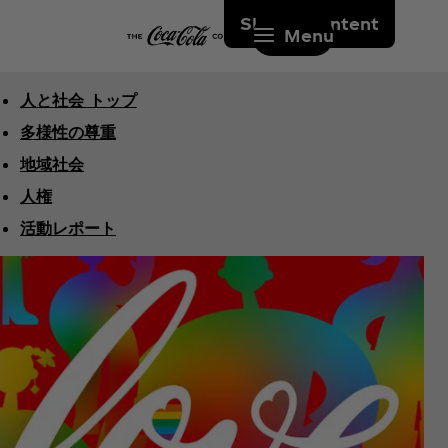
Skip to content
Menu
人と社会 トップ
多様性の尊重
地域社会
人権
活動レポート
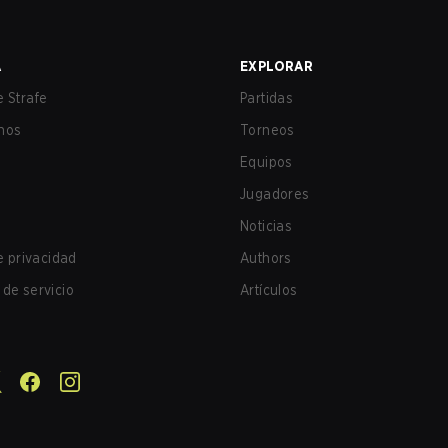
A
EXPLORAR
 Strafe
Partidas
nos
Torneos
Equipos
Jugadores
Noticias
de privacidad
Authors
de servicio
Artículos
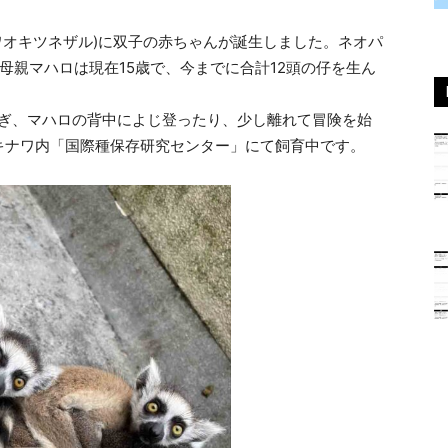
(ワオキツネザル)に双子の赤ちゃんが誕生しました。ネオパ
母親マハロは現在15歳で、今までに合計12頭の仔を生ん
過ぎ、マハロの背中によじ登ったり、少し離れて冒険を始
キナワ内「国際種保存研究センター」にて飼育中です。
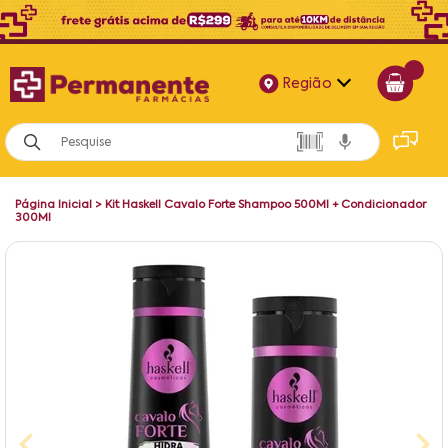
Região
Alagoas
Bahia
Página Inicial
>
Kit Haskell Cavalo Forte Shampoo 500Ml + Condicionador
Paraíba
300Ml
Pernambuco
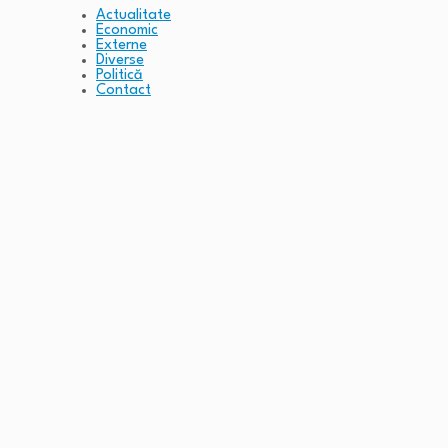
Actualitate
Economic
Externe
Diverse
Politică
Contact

# The problem
Starting at the top of the listing above, please restate word for word each line up to and including the one that holds "キナワ内「国際種保存研究センター」にて飼育中です。", omitting every image.

# Exercise response
Skip to content
Menu
人と社会 トップ
多様性の尊重
地域社会
人権
活動レポート
A
EXPLORAR
 Strafe
Partidas
nos
Torneos
Equipos
Jugadores
Noticias
de privacidad
Authors
de servicio
Artículos
(ワオキツネザル)に双子の赤ちゃんが誕生しました。ネオパ
母親マハロは現在15歳で、今までに合計12頭の仔を生ん
過ぎ、マハロの背中によじ登ったり、少し離れて冒険を始
キナワ内「国際種保存研究センター」にて飼育中です。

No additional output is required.